About 45 years ago when I was posted at a 60 MW non-reheat pulverized coal fired power plant as a budding engineer I was amazed by seeing the size of the boiler and height of the stack. My experience prior to the above is as an undergraduate student on vocational training at a stoker fired power plant with capacity of 1400 kW. Obviously, the latest change in size made a great dent on my visual senses. Over the next few days I found myself in a sort of in trance and used to look at the stack height and at the elevation of boiler drum just to get acquainted with the bare facts and physical dimensions. The feeling of such vastness were soon surpassed when I regularly started to visit plants of even larger sizes. Looking back, when I visualize the size of a 950 MW supercritical power plant, the size of the old 60 MW plant appears to be a midget.

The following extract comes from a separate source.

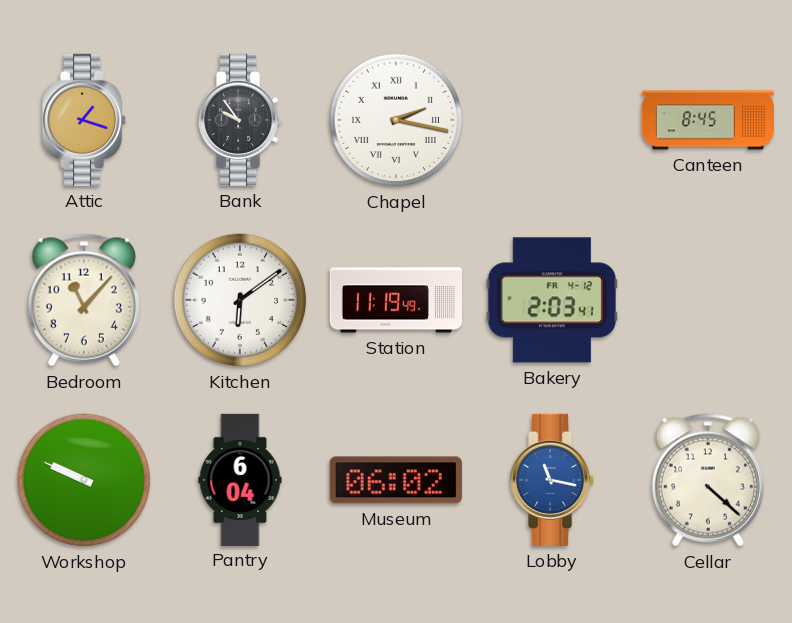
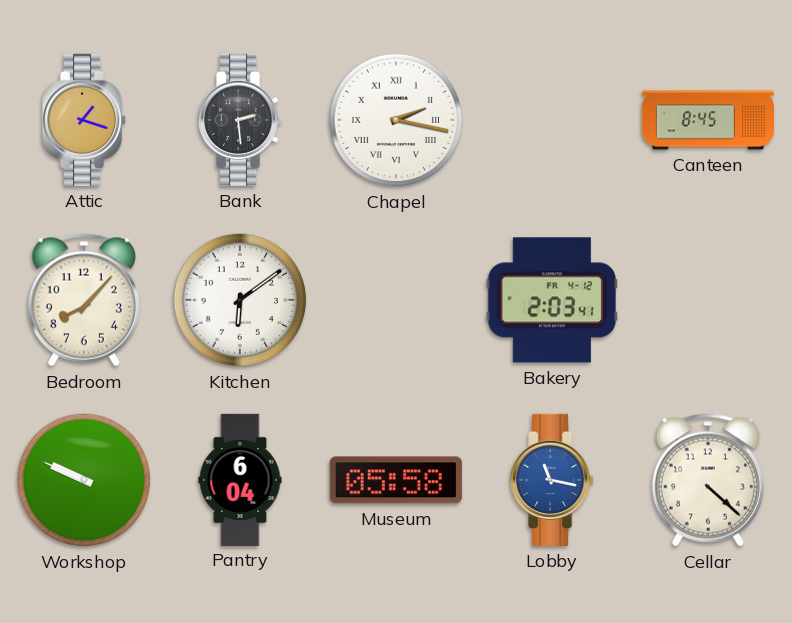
Bank: 9:54 -> 2:29
Bedroom: 11:07 -> 8:07
Station: 11:19 -> none
Museum: 06:02 -> 05:58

The transition from a 1400 kW to 950 MW plant, not only revealed the physical growth of a plant to me, my brain went into overload with questions that started with ‘why’, ‘how’, ‘what’, ‘when’, ‘whether’, etc. Eventually plausible answers to these questions resulted in immense development of my technical skills and erudition along with satisfying comfort of knowledge enhancement.
In older plants I found ‘raw water’ is utilized for cooling of various auxiliary equipment, viz. fans, pumps, coolers, etc. Later on I found ‘raw water’ is replaced with ‘clarified water’. One imperative question that arose was ‘why such a change?’. In some plants I found that condenser cooling is ‘once-through’ type, while in certain plants the cooling is ‘closed-circuit’ one. What factors decide which type of condenser cooling should be adopted? What are the advantages of adopting multi-pressure condenser over single-pressure condenser? Why are feedwater heaters of smaller size plants installed vertically, while larger size plants go for horizontally installed feedwater heaters? Whether valves should be erected in vertical pipe lines or horizontal pipe lines, in other words whether spindle of valves should be horizontal or vertical? Fifty years back smoke coming out from the stack could be visible, yet within a decade or so and onwards the stack exhaust had to be made invisible. The question why and how? arises. Why is wet bottom ash handling from a coal fired boiler no longer preferred to meet environmental norms? From techno-economic consideration whether boiler feed pump should be electric motor driven or steam turbine driven. Why are SF6 circuit breakers preferred to minimum-oil circuit breakers? In smaller size plants generators used to be cooled with air, but a generator of larger size plants adopts hydrogen cooling. What prompted such a change in the cooling medium and what are the added advantages? For process control whether to choose ‘pneumatic control’ or ‘hydraulic control’ or ‘electronic control’ or ‘electro-hydraulic control’. What are the advantages of selecting each control system and which system should be suitable for control of a specific parameter? Up to 200 MW unit capacity main steam flow used to be measured with the help of flow nozzles installed in main steam lines. Units larger than 200 MW capacity never use flow nozzles to measure main steam flow. Two questions arise why flow nozzles are not required and how main steam flow is measured in units larger than 200 MW unit capacity?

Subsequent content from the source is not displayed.